Open luisalbertoc95 opened 11 months ago
Hi @luisalbertoc95 ,
Thanks for reporting this bug and using Pharokka! I see you're using Phables too :)
I'm pretty sure this has to do with the VFDB naming (it's annoying :) ).
Would you be able to do a few things:
--hmm_only
. It should work to get all the PHROG annotations, but it will skip CARD and VFDB steps. So do that if you're in a hurry.vfdb_results.tsv
. George.bouras@adelaide.edu.au (it should be small enough to email or attach here). I'm pretty sure it's because one of the VFDB outputs has a strange character and if so I will implement a fix soon once I can replicate the error.George
Hi George,
Thanks a lot for you suggestions. Running the code with --hmm_only worked! I'll send the vfdb_results.tsv to you.
Thank you,
Luis
Hi @luisalbertoc95 ,
It took a while but I solved this error - it was a bug in pharokka to do with matching VFDB and other outputs.
If you re-run pharokka now it should work (but seemingly you were happy enough with --hmm_only so maybe you've moved on)
George
Hello! I'm running pharokka 1.6.1 (fresh env and database install), and still receiving the same error (below).

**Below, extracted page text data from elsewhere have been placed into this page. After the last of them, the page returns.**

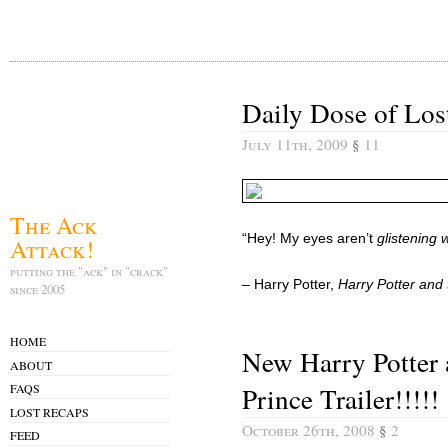
Daily Dose of Los
July 11th, 2009
§
11
The Ack
“Hey! My eyes aren’t
glistening 
Attack!
putting the "ack" in "crack"
– Harry Potter,
Harry Potter and 
since 2005
HOME
New Harry Potter 
ABOUT
Prince Trailer!!!!!
FAQS
LOST RECAPS
October 26th, 2008
§
2
FEED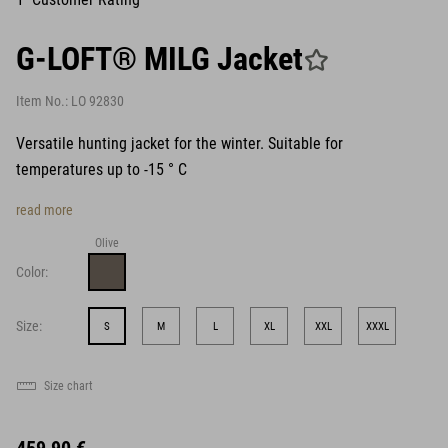
G-LOFT® MILG Jacket
Item No.:
LO 92830
Versatile hunting jacket for the winter. Suitable for
temperatures up to -15 ° C
read more
Olive
Color:
Size:
S
M
L
XL
XXL
XXXL
Size chart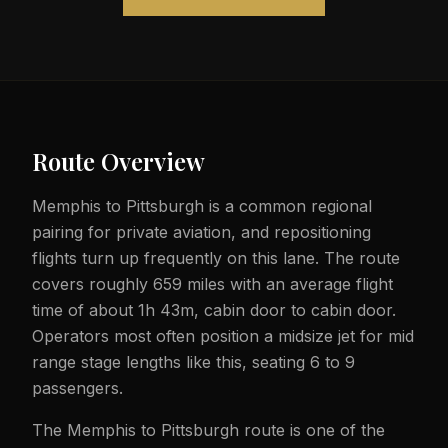
Route Overview
Memphis to Pittsburgh is a common regional
pairing for private aviation, and repositioning
flights turn up frequently on this lane. The route
covers roughly 659 miles with an average flight
time of about 1h 43m, cabin door to cabin door.
Operators most often position a midsize jet for mid
range stage lengths like this, seating 6 to 9
passengers.
The Memphis to Pittsburgh route is one of the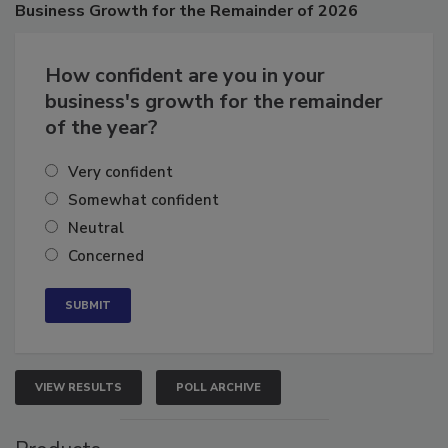
Business
Growth for the Remainder of 2026
How confident are you in your
business's growth for the remainder
of the year?
Very confident
Somewhat confident
Neutral
Concerned
VIEW RESULTS
POLL ARCHIVE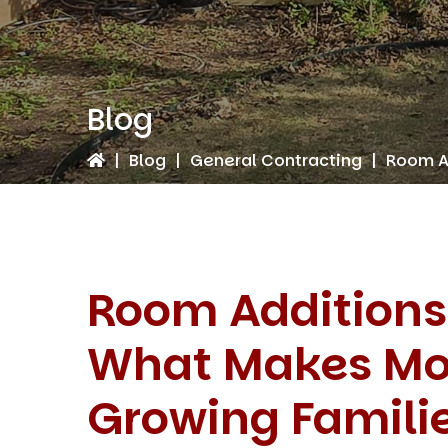
Blog
|
Blog
|
General Contracting
|
Room Ad
Room Additions
What Makes Mor
Growing Famili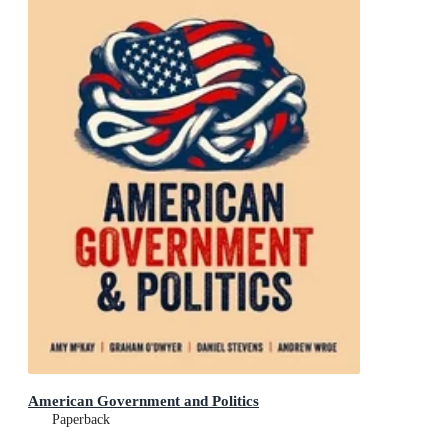
American Government and Politics
Paperback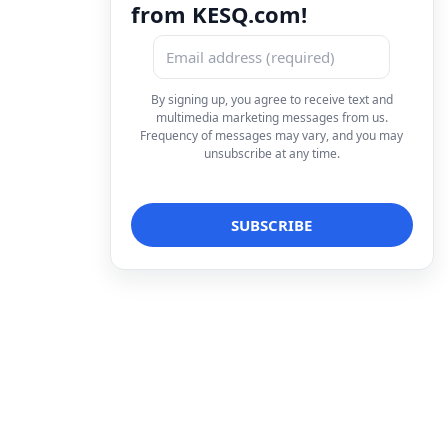
from KESQ.com!
By signing up, you agree to receive text and
multimedia marketing messages from us.
Frequency of messages may vary, and you may
unsubscribe at any time.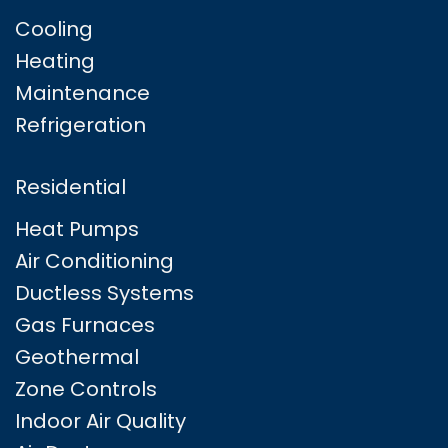
Cooling
Heating
Maintenance
Refrigeration
Residential
Heat Pumps
Air Conditioning
Ductless Systems
Gas Furnaces
Geothermal
Zone Controls
Indoor Air Quality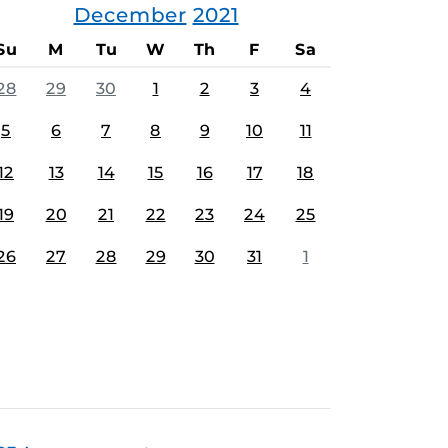
December
2021
Su
M
Tu
W
Th
F
Sa
28
29
30
1
2
3
4
5
6
7
8
9
10
11
12
13
14
15
16
17
18
19
20
21
22
23
24
25
26
27
28
29
30
31
1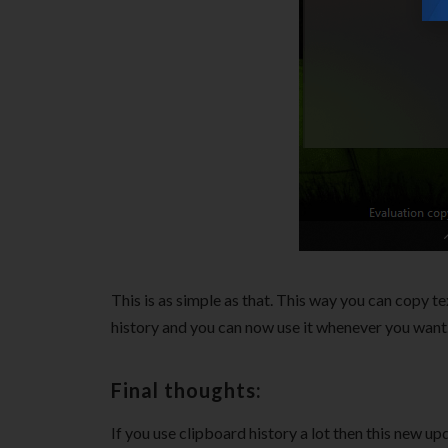
This is as simple as that. This way you can copy t
history and you can now use it whenever you want
Final thoughts:
If you use clipboard history a lot then this new up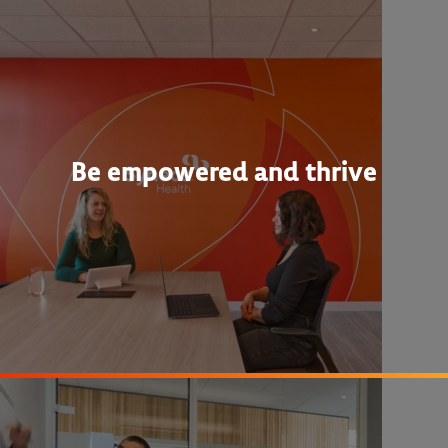
Be empowered and thrive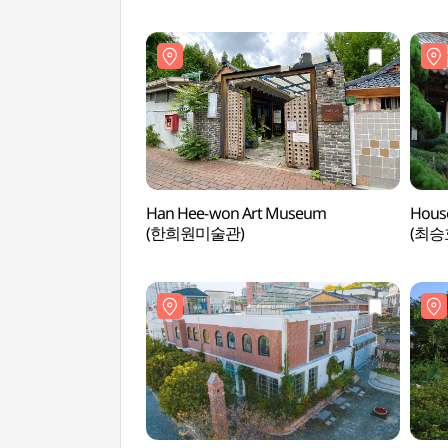
Han Hee-won Art Museum
House
(한희원미술관)
(최승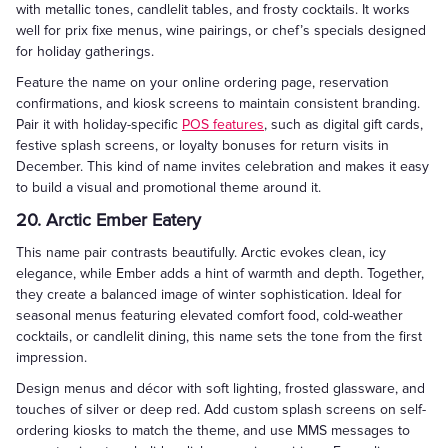
with metallic tones, candlelit tables, and frosty cocktails. It works
well for prix fixe menus, wine pairings, or chef’s specials designed
for holiday gatherings.
Feature the name on your online ordering page, reservation
confirmations, and kiosk screens to maintain consistent branding.
Pair it with holiday-specific
POS features
, such as digital gift cards,
festive splash screens, or loyalty bonuses for return visits in
December. This kind of name invites celebration and makes it easy
to build a visual and promotional theme around it.
20. Arctic Ember Eatery
This name pair contrasts beautifully. Arctic evokes clean, icy
elegance, while Ember adds a hint of warmth and depth. Together,
they create a balanced image of winter sophistication. Ideal for
seasonal menus featuring elevated comfort food, cold-weather
cocktails, or candlelit dining, this name sets the tone from the first
impression.
Design menus and décor with soft lighting, frosted glassware, and
touches of silver or deep red. Add custom splash screens on self-
ordering kiosks to match the theme, and use MMS messages to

Running in --fast mode fixes the problem, so I think it seems like it has to do with the VFDB/CARD databases.
Pharokka version: 1.6.1 Python 3.10.8 OS: Linux, 3.10.0
Command: pharokka.py -i file.fna -f -o test.out -d /x/x/x/pharokka_db/ -t 32 -m -g prodigal --skip_mash
2024-01-22 20:59:20.921 | INFO | __main__:main:379 - Post Processing Output.
2024-01-22 20:59:23.455 | INFO | post_processing:create_mmseqs_tophits:2104 - Processing MMseqs2 outputs.
2024-01-22 20:59:23.455 | INFO | post_processing:create_mmseqs_tophits:2105 - Processing PHROGs output.
2024-01-22 20:59:30.113 | INFO | post_processing:process_vfdb_results:2309 - Processing VFDB output.
2024-01-22 20:59:30.149 | INFO | post_processing:process_vfdb_results:2368 - 17 VFDB virulence factors identified.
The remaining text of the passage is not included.